The German driver secured his seventh pole position of the season by two-tenths of a second after taming the wet conditions in his W05 Hybrid, but with Hamilton securing his first front-row start since the Canadian Grand Prix in June, the stage is set for an epic fight at the front of the field today.
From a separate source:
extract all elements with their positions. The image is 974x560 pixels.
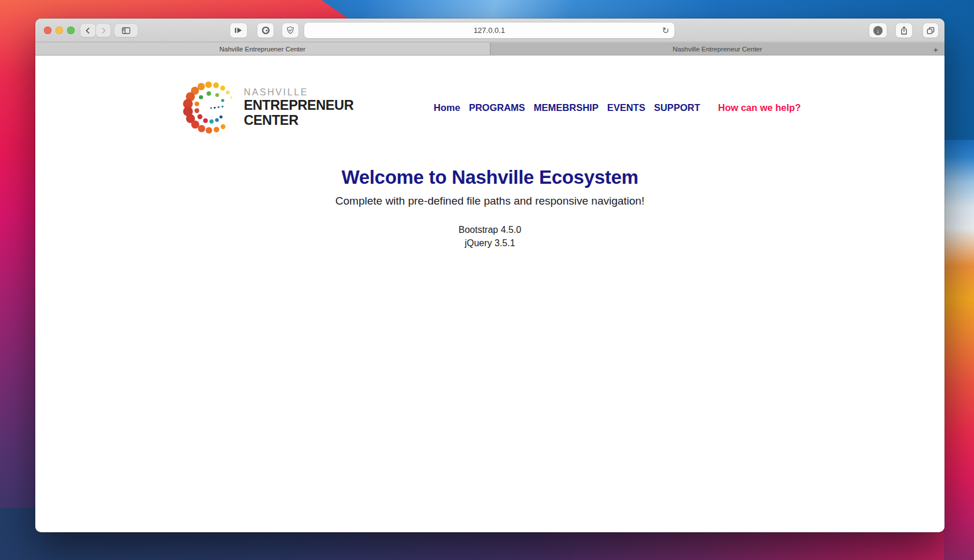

Sebastian Vettel and Fernando Alonso both managed to capitalize on the wet conditions to qualify on the second row, whilst Daniel Ricciardo and Valtteri Bottas line up in fifth and sixth place on the grid.

The session did see the likes of Jules Bianchi and Kevin Magnussen shine, with both youngsters securing a good grid slot for today’s race. P16 may not seem like much, but for Bianchi and Marussia, it is a very big deal indeed.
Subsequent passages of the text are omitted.